The loop transformation optimizations are enabled by using the -transform_loops option or the -o5 option. Loop transformation attempts to improve performance by rewriting loops to make better use of the memory system. By rewriting loops, the loop transformation optimizations can increase the number of instructions executed, which can degrade the run-time performance of some programs.

To request loop transformation optimizations without software pipelining, do one of the following:

Specify -o5 with -nopipeline (preferred method)
Specify -transform_loops with -o4 , -o3 , or -o2

This optimization is not performed at optimization levels below -o2 .

You must specify -notransform_loops if you want this type of optimization disabled and you are also specifying -o5 .

The loop transformation optimizations apply to array references within loops. These optimizations can improve the performance of the memory system and usually apply to multiple nested loops.

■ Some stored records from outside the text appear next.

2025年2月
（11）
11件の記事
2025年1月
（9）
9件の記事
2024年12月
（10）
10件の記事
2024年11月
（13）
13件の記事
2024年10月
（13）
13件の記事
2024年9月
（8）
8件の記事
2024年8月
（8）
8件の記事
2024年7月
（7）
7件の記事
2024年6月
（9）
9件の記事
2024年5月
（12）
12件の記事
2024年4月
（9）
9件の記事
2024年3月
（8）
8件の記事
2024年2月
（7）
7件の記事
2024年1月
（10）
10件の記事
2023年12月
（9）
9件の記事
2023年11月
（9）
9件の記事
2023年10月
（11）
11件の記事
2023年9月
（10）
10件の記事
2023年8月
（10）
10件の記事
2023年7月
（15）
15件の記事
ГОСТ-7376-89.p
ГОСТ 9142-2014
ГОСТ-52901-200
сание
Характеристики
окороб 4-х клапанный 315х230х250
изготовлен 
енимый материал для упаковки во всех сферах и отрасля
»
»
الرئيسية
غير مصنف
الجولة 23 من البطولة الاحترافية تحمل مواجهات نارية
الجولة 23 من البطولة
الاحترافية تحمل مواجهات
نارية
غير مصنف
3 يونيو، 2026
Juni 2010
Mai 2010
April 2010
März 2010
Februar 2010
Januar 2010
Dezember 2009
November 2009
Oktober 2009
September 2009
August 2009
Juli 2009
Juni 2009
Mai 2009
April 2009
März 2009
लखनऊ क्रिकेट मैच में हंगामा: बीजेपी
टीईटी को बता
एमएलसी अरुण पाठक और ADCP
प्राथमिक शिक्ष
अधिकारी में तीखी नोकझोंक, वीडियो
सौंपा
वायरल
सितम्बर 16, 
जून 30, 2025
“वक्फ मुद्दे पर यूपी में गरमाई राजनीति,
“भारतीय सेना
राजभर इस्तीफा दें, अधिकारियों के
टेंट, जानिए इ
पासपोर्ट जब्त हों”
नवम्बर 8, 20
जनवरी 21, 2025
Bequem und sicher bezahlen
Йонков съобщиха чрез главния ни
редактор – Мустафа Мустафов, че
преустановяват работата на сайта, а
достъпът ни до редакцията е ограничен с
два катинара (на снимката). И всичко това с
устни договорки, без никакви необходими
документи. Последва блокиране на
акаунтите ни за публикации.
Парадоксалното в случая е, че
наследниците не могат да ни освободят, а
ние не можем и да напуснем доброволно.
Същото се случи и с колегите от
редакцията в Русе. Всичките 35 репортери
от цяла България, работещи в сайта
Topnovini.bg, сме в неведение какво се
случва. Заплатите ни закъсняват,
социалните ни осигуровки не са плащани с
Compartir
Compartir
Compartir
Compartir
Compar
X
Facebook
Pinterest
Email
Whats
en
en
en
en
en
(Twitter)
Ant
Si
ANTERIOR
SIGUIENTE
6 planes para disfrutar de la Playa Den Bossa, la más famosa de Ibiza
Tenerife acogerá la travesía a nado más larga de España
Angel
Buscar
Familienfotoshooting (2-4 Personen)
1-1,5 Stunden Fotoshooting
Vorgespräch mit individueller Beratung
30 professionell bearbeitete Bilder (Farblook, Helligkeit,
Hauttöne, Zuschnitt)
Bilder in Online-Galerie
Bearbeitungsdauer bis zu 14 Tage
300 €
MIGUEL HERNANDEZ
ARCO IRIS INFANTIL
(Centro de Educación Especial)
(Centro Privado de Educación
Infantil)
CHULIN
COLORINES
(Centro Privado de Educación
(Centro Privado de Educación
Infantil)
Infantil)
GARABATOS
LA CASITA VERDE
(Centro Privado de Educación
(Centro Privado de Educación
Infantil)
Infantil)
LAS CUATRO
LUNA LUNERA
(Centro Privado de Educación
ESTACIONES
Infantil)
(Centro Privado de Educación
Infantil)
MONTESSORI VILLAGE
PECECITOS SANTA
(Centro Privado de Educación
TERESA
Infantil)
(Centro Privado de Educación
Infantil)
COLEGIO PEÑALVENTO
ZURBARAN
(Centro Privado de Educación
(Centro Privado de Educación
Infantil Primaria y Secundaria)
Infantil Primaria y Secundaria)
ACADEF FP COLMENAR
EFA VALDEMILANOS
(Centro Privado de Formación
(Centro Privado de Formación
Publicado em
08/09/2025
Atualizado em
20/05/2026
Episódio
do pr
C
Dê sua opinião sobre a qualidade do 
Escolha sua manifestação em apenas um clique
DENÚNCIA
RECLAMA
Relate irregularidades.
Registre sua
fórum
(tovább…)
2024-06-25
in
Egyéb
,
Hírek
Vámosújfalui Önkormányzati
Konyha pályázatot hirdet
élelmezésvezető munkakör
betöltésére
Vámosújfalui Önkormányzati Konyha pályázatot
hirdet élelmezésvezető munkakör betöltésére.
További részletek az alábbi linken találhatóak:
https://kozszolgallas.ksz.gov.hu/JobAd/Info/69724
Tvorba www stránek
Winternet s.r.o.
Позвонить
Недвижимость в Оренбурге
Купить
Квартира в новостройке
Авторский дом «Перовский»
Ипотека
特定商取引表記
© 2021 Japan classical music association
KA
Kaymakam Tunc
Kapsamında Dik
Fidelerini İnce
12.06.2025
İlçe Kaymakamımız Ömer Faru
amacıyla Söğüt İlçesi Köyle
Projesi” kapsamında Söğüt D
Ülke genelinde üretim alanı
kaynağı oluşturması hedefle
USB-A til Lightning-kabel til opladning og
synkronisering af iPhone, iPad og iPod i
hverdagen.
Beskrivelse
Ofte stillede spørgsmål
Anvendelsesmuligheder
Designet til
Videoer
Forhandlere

The loops chosen for loop transformation optimizations are always counted loops. Counted loops use a variable to count iterations, thereby determining the number of iterations before entering the loop. For example, DO and IF loops are normally counted loops, but uncounted DO WHILE loops are not.

Conditions that typically prevent the loop transformation optimizations from occurring include subprogram references that are not inlined (such as an external function call), complicated exit conditions, and uncounted loops.

The types of optimizations associated with -transform_loops include the following:

Loop blocking---Can minimize memory system use with multidimensional array elements by completing as many operations as possible on array elements currently in the cache. Also known as loop tiling.
Loop distribution---Moves instructions from one loop into separate, new loops. This can reduce the amount of memory used during one loop so that the remaining memory may fit in the cache. It can also create improved opportunities for loop blocking.
Loop fusion---Combines instructions from two or more adjacent loops that use some of the same memory locations into a single loop. This can avoid the need to load those memory locations into the cache multiple times and improves opportunities for instruction scheduling.
Loop interchange---Changes the nesting order of some or all loops. This can minimize the stride of array element access during loop execution and reduce the number of memory accesses needed. Also known as loop permutation.
Scalar replacement---Replaces the use of an array element with a scalar variable under certain conditions.
Outer loop unrolling---Unrolls the outer loop inside the inner loop under certain conditions to minimize the number of instructions and memory accesses needed. This also improves opportunities for instruction scheduling and scalar replacement.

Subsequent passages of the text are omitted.